Brinkmann: Besides natives, you can also use cultivars or hybrids in garden
design. You need to have plants that grow in a specific environment. For
example, if you have an area hot and dry then you need plants that thrive:
cactus, prickly pear, penstemon, both native or hybrid.
Since you
plant annuals in the spring, I’d pick the best for nectar source and zinnia is
the best. I always say, ‘Plant them and they will come.’ So if you plant
zinnias you’ll get butterflies and bees. Another annual is verbena; there’s
a particular variety called ‘Homestead Purple’ that’s good. But there are
many others, too. Some are annual, some are perennials. One exceptional verbena
is bonariensis. It grows two to three-feet tall and reseeds itself.
Another annual is the Mexican sunflower, Tithonia rotundifolia. All these
are available in garden centers.
You’d be
surprised at how much habitat for butterflies we’re losing every day. You
don’t attract butterflies with bluegrass, junipers or crushed rocks and, yet,
they are so extensively used.
FRL: Do butterflies also need water, or boggy areas?
Brinkmann: Yes,
sometimes you’ll see butterflies clustered on the ground when you’re hiking.
That’s called puddling. They’re getting salt and moisture from mud.
They’ll suck the minerals from the ground, like calcium, which they need to
sustain themselves.
Fireflies
only exist in bog areas. We have natural bog areas all over Colorado. Roxborough
State Park is one; Chatfield Arboretum is another. These are natural wetlands
and we need to preserve these areas. In this metropolitan area of Denver there
are a number of small bog areas.
FRL: How would you design a garden for spring, summer and
fall?
Brinkmann: The
spring bloomers would be viburnum, spireas, lilacs – the flowering shrubs.
Then by summer some of the buddleias, the butterfly bush, will bloom
although many of those are late summer. Then in the summer you have your annuals
like zinnia and perennials. Then blue mist spirea, which is not a real spirea,
is good for late summer.

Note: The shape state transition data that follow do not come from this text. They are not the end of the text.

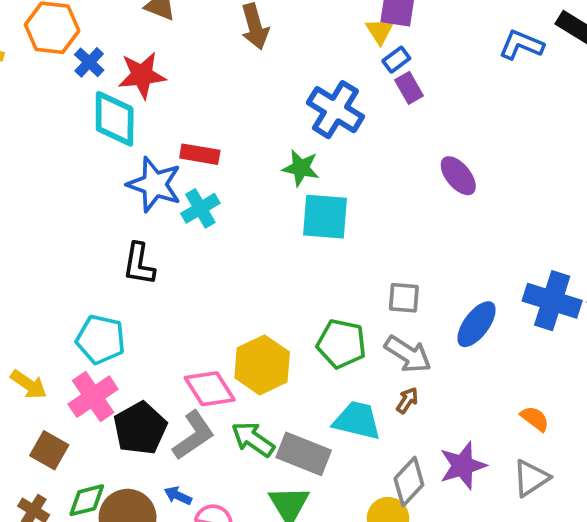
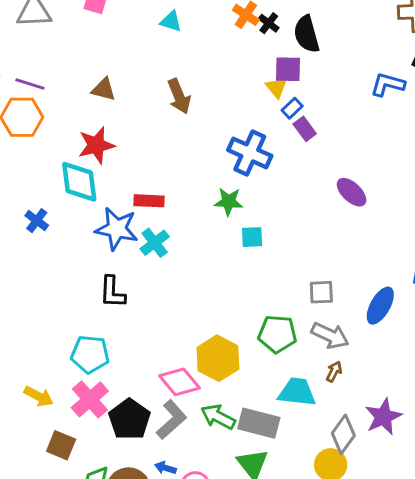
blue cross: (89, 62) -> (37, 221), moved
cyan square: (325, 217) -> (252, 237), size x0.6

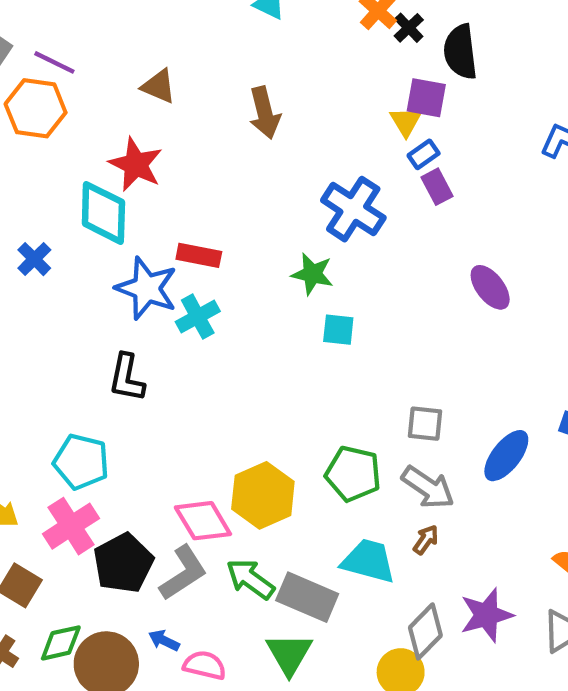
red star: (96, 145) -> (136, 164), turned 30

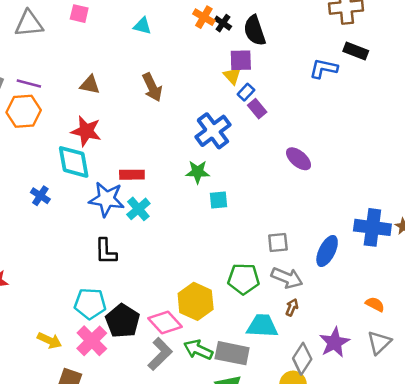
blue cross: (353, 209) -> (213, 131), turned 32
black pentagon: (123, 563) -> (123, 321), moved

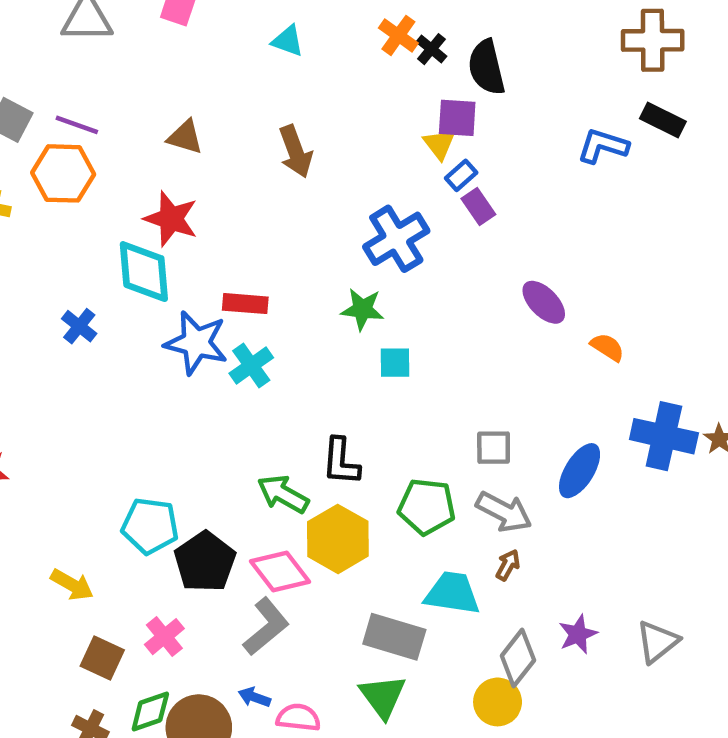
black L-shape: (106, 251) -> (341, 462), moved
orange semicircle: (375, 304) -> (607, 347), moved
pink cross: (92, 341) -> (164, 637), moved, size x0.7
purple star: (334, 342) -> (578, 634), size x0.7
green arrow: (198, 350) -> (283, 494), moved

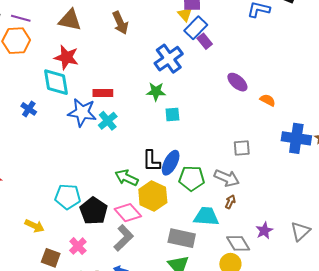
brown triangle: (185, 137) -> (70, 20), size x1.4
blue rectangle: (461, 175) -> (196, 28), size x1.6
gray square: (494, 448) -> (242, 148), moved
blue ellipse: (580, 471) -> (171, 163), moved
gray diamond: (518, 658) -> (238, 243), turned -65

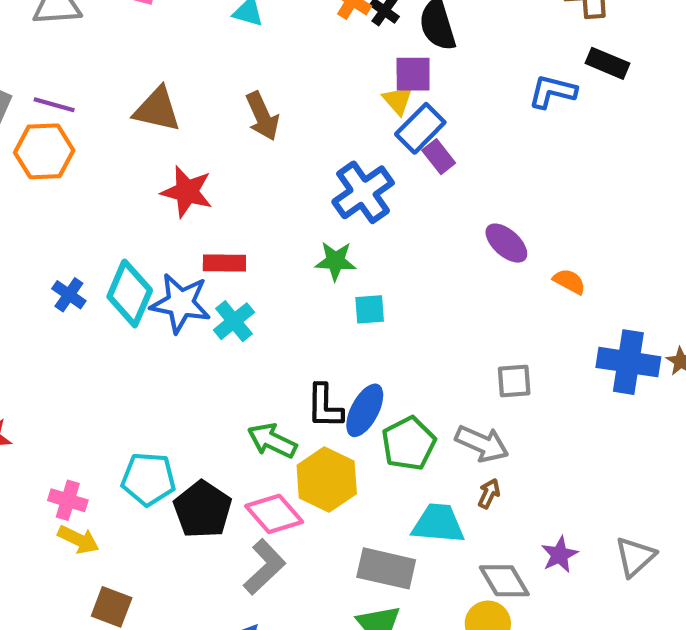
red star: (66, 57) -> (187, 192), moved
cyan diamond: (56, 82) -> (130, 293), moved, turned 32
green pentagon: (192, 178) -> (409, 444), turned -30
pink cross: (78, 246) -> (68, 500), moved, turned -30

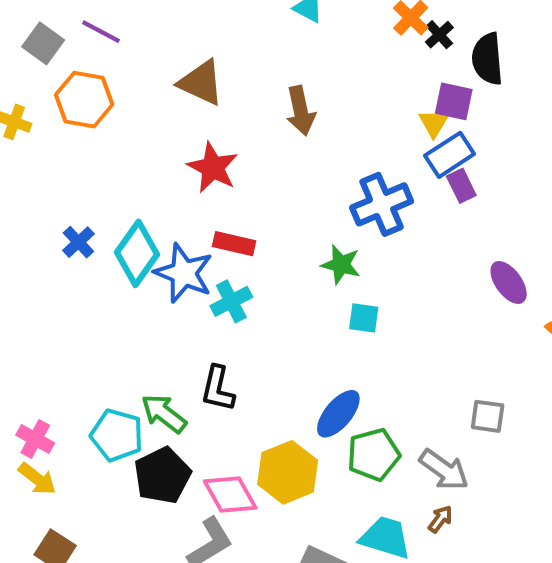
purple line: (54, 105) -> (101, 32), moved
black L-shape: (325, 406) -> (218, 389), moved
green arrow: (272, 441) -> (164, 413), moved

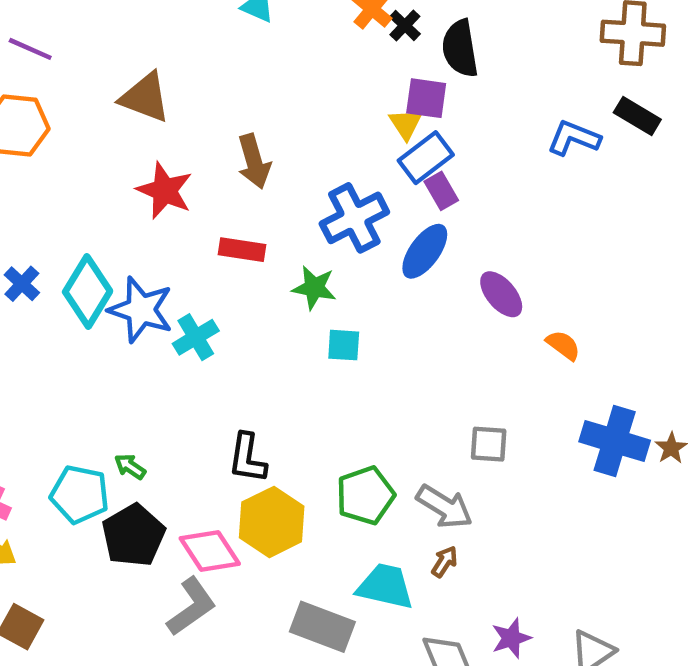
brown arrow: (301, 111) -> (254, 161), moved
red rectangle: (234, 244) -> (242, 250), moved
black L-shape: (218, 389) -> (247, 458), moved
green arrow: (164, 413) -> (130, 467), size x0.6
blue ellipse: (338, 414) -> (425, 251), moved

It also attracts bees. In the fall, sedum, such as
dragon’s blood, draws insects--also milkweed and rudbeckia. It’s not the size
of the garden that’s important, but the plant material. You don’t have to
have a big garden, it could even be a flowerbox on your patio.

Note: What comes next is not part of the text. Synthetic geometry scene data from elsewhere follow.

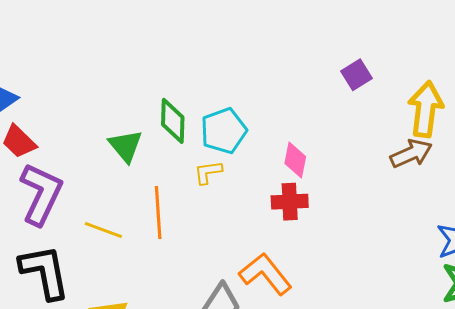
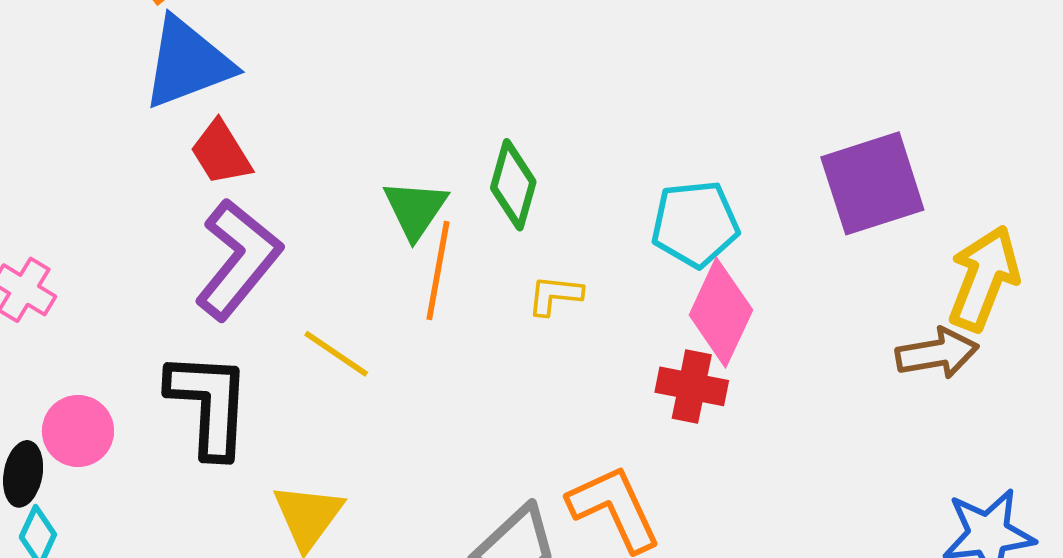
purple square: (356, 75) -> (872, 183), size x1.8
cyan pentagon: (224, 131) -> (695, 224), moved
pink diamond: (295, 160) -> (721, 312), size x1.5
orange line: (158, 212) -> (438, 270), moved

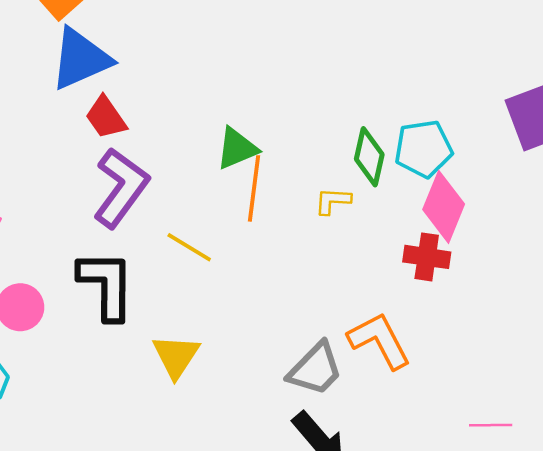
green diamond: (513, 185) -> (369, 157), moved
green triangle: (415, 209) -> (237, 148), turned 36

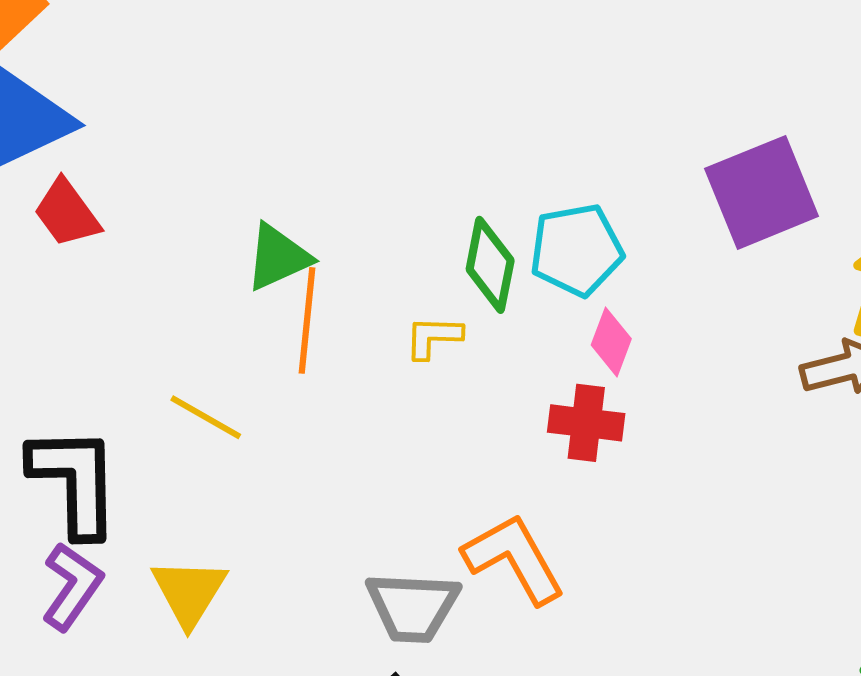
purple L-shape: (121, 188) -> (72, 586), moved, size x0.7
pink diamond: (444, 207) -> (611, 342), size x0.6
gray trapezoid: (315, 369) -> (413, 607), turned 50

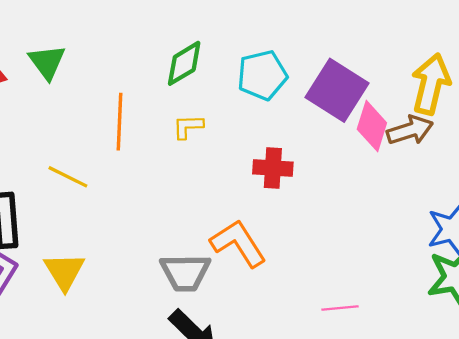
purple square: (762, 192) -> (337, 90), moved, turned -32
green triangle: (278, 257) -> (47, 62), moved, turned -39
green diamond: (490, 265) -> (184, 63), moved, turned 51
pink diamond: (611, 342) -> (372, 126), moved, size x1.4

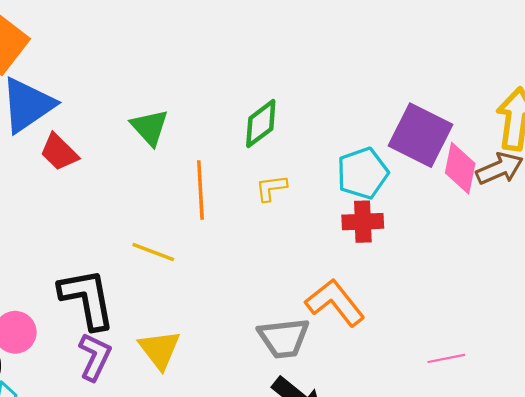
green triangle: (47, 62) -> (150, 127), moved
cyan pentagon: (262, 75) -> (363, 173), moved

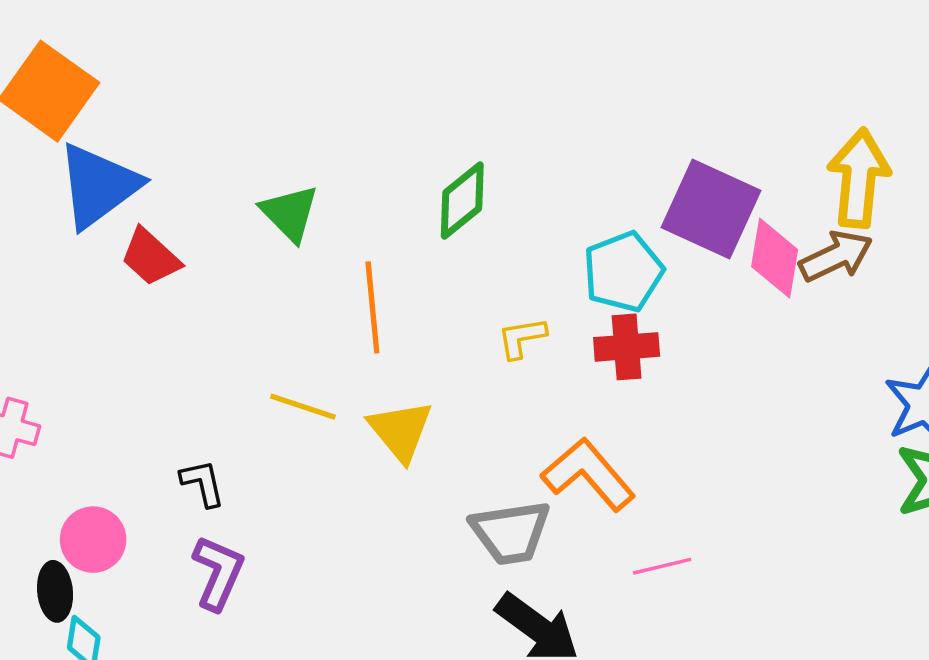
yellow L-shape: (271, 188) -> (522, 338), moved
black L-shape: (87, 299) -> (203, 483), size x0.5
yellow triangle: (160, 350) -> (401, 431), moved
pink line: (446, 358) -> (662, 566), moved

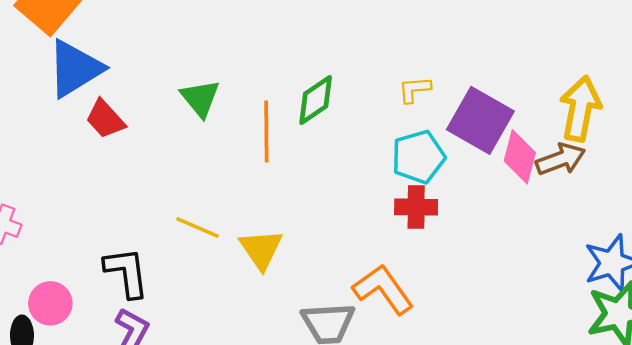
orange line: (372, 307) -> (266, 131), moved
yellow L-shape: (522, 338) -> (414, 89), moved
black L-shape: (203, 483) -> (126, 272), size x1.6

FRL: What about people who don’t want to attract wasps or
bees?
Brinkmann: Some people don’t like wasps or bees, but without these
pollinators, you would not have squash, cucumbers, tomatoes, apples, or any fruits. To
have pollinators, you have to grow without insecticides. What I’ve discovered
at the Butterfly Pavilion, with no toxic elements, is that nature has balanced
itself. I have no injuries with insects. If you have insects on your plants that
you don’t want, just prune it off or use water to hose the aphids off. Use the
least toxic control that you can.
I’m 70
years old so I came from a whole different way of growing plants. I worked in a
greenhouse and we used the most toxic ingredients known to man, derived from
nerve gasses. We got tremendous effects for a while and then we got insects
immune to that. Plus, from a medical standpoint it’s dangerous. I had a mask
that leaked one time and I spent a night in the hospital. I’m so relieved to
get away from that.
FRL: What are the best ways to provide shelter?
Brinkmann: To
attract butterflies and birds, you need trees and shrubs like the serviceberry
bush or a crabapple tree. You need a wind break like a big rock, because when a
butterfly opens its wings it’s soaking up solar energy. Big slabs of rocks on
the top of a berm give you pockets for the butterflies to hide in and you may
have three generations over the summer.
For the
butterflies who lay eggs in fall over winter, the chrysalis will be attached to
the bottom of a rock. The Mourning Cloak butterfly winters as an adult, those
are the first you’ll see in the spring in the canyons above Boulder. That’s
a native butterfly. They can winter over in cold temperatures.
The message
is to restore habitat and you can do that in a small way in your yard.
Collectively, if everyone cooperated, that would be a big impact.